▶ **Supplied records**:
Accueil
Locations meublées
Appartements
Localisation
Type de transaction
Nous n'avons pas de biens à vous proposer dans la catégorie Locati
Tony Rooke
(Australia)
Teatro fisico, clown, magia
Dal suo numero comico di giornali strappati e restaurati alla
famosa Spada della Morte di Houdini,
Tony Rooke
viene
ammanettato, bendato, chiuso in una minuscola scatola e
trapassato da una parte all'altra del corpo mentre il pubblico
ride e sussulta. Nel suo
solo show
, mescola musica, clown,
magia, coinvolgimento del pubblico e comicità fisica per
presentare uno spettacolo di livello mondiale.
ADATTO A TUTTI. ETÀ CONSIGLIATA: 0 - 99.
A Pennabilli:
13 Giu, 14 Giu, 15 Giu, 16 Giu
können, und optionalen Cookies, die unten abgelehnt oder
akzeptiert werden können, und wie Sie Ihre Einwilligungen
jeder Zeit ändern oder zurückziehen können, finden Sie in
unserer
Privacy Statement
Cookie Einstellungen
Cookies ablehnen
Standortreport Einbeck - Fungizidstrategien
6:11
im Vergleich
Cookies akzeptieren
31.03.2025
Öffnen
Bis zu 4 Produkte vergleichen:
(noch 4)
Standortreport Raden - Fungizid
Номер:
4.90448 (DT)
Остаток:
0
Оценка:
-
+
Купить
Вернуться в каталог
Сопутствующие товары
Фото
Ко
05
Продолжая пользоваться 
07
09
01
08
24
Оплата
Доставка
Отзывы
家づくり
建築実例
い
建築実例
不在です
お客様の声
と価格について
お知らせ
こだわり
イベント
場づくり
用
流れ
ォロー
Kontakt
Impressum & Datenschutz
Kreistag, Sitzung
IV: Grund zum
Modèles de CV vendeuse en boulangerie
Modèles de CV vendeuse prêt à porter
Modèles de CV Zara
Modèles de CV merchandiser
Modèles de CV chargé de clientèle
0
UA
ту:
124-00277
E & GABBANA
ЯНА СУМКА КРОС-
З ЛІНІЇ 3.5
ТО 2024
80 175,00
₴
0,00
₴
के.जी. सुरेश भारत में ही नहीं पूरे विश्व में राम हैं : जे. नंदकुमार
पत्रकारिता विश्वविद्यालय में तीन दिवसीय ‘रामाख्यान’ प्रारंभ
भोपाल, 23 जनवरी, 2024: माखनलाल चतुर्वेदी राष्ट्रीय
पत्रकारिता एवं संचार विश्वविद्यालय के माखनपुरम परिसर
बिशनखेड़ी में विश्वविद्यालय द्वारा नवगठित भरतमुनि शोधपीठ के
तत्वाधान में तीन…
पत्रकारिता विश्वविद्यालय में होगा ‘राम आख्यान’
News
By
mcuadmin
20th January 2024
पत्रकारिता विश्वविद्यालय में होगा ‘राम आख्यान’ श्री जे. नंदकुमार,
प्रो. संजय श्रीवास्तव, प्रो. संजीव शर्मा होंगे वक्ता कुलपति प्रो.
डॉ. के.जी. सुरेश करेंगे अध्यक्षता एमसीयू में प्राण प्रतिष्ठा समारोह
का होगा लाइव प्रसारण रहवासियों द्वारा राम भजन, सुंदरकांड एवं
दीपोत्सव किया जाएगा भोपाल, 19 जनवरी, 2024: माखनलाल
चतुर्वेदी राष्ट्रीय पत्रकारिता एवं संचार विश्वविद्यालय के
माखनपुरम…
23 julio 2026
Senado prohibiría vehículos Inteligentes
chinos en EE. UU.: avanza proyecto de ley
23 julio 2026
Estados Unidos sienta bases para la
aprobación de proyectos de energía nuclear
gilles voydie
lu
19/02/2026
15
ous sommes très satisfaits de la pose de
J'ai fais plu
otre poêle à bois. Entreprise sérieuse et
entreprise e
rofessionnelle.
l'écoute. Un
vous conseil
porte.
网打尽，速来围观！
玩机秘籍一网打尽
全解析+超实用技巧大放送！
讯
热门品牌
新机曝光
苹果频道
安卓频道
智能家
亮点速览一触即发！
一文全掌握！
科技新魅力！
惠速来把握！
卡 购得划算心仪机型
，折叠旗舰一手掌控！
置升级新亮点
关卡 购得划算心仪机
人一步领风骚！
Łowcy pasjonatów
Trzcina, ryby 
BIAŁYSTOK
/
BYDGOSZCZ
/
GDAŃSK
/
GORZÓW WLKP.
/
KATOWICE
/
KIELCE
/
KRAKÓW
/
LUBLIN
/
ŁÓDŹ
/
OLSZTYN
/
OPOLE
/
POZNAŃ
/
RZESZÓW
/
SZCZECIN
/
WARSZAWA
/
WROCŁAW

▶ **Goal of the exercise**:
The entries above hold a line with "Privacy Statement" and a later line with "भोपाल, 23 जनवरी, 2024: माखनलाल". Write out exactly those lines and all lines between, nothing more.

▶ **Expected output**:
Privacy Statement
Cookie Einstellungen
Cookies ablehnen
Standortreport Einbeck - Fungizidstrategien
6:11
im Vergleich
Cookies akzeptieren
31.03.2025
Öffnen
Bis zu 4 Produkte vergleichen:
(noch 4)
Standortreport Raden - Fungizid
Номер:
4.90448 (DT)
Остаток:
0
Оценка:
-
+
Купить
Вернуться в каталог
Сопутствующие товары
Фото
Ко
05
Продолжая пользоваться 
07
09
01
08
24
Оплата
Доставка
Отзывы
家づくり
建築実例
い
建築実例
不在です
お客様の声
と価格について
お知らせ
こだわり
イベント
場づくり
用
流れ
ォロー
Kontakt
Impressum & Datenschutz
Kreistag, Sitzung
IV: Grund zum
Modèles de CV vendeuse en boulangerie
Modèles de CV vendeuse prêt à porter
Modèles de CV Zara
Modèles de CV merchandiser
Modèles de CV chargé de clientèle
0
UA
ту:
124-00277
E & GABBANA
ЯНА СУМКА КРОС-
З ЛІНІЇ 3.5
ТО 2024
80 175,00
₴
0,00
₴
के.जी. सुरेश भारत में ही नहीं पूरे विश्व में राम हैं : जे. नंदकुमार
पत्रकारिता विश्वविद्यालय में तीन दिवसीय ‘रामाख्यान’ प्रारंभ
भोपाल, 23 जनवरी, 2024: माखनलाल चतुर्वेदी राष्ट्रीय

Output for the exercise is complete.